[TASK STATEMENT] Scan the records below for the line containing "c’est ce travail coordonné qui en fait un" and the line containing "your opt-out. You". Copy both, plus every line between, exactly.

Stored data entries
_ _ _ _ _

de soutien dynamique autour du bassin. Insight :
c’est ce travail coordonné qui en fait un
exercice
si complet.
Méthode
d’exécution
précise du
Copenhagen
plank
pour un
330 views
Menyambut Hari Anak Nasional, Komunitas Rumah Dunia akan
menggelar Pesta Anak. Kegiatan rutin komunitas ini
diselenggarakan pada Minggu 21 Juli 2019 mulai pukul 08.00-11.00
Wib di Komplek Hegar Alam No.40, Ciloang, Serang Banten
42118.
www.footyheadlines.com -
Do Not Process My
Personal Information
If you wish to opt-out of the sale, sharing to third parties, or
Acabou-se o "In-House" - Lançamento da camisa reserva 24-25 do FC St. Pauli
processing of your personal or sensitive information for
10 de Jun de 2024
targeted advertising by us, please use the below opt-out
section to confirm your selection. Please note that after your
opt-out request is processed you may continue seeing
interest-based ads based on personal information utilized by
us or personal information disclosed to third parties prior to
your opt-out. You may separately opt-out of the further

_ _ _ _ _

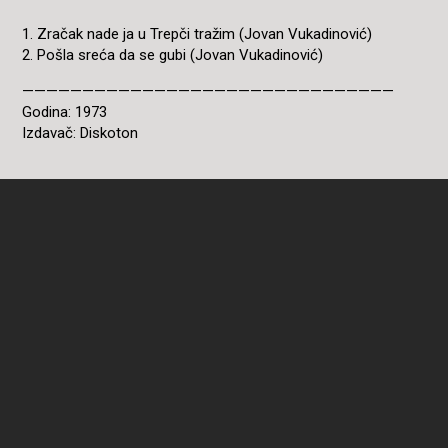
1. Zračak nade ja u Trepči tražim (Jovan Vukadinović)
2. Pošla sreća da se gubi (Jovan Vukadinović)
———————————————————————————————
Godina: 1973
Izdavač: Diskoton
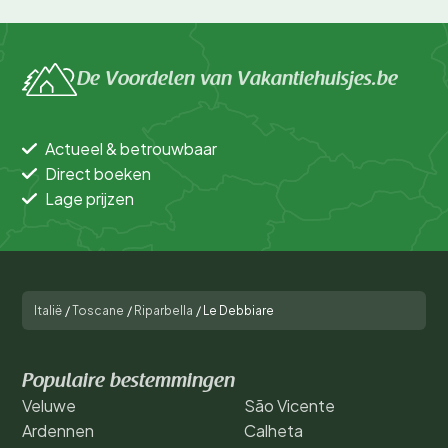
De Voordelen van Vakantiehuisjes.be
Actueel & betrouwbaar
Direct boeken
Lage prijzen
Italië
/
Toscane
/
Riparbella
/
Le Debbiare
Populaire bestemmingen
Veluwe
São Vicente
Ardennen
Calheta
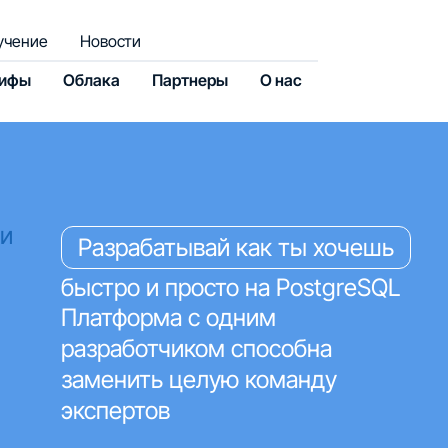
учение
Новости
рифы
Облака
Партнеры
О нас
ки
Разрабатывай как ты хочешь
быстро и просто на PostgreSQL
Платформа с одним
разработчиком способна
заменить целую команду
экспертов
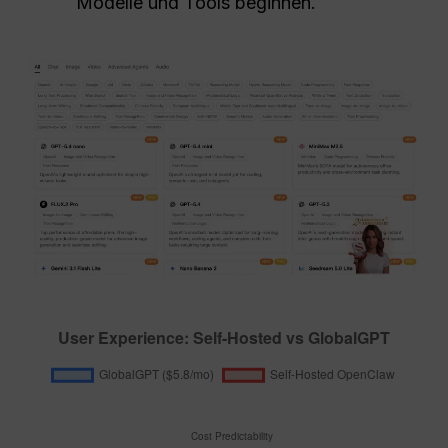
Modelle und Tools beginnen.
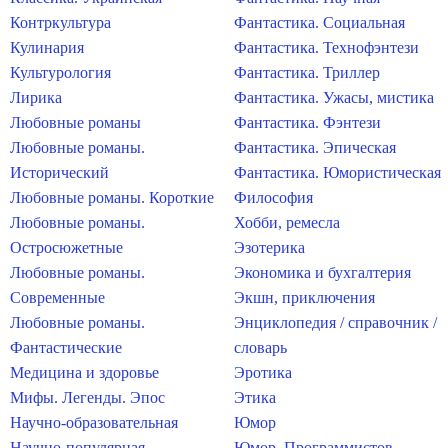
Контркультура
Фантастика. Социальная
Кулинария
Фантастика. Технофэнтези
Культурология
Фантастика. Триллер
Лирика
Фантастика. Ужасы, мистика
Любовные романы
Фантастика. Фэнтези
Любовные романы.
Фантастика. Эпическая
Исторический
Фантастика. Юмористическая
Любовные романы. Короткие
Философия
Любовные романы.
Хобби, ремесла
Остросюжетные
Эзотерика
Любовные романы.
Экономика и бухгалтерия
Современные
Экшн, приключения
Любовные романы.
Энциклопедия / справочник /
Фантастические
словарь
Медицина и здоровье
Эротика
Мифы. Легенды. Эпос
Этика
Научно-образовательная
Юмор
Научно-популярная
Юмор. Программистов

_ _ _ _ _

[TASK RESPONSE]
c’est ce travail coordonné qui en fait un
exercice
si complet.
Méthode
d’exécution
précise du
Copenhagen
plank
pour un
330 views
Menyambut Hari Anak Nasional, Komunitas Rumah Dunia akan
menggelar Pesta Anak. Kegiatan rutin komunitas ini
diselenggarakan pada Minggu 21 Juli 2019 mulai pukul 08.00-11.00
Wib di Komplek Hegar Alam No.40, Ciloang, Serang Banten
42118.
www.footyheadlines.com -
Do Not Process My
Personal Information
If you wish to opt-out of the sale, sharing to third parties, or
Acabou-se o "In-House" - Lançamento da camisa reserva 24-25 do FC St. Pauli
processing of your personal or sensitive information for
10 de Jun de 2024
targeted advertising by us, please use the below opt-out
section to confirm your selection. Please note that after your
opt-out request is processed you may continue seeing
interest-based ads based on personal information utilized by
us or personal information disclosed to third parties prior to
your opt-out. You may separately opt-out of the further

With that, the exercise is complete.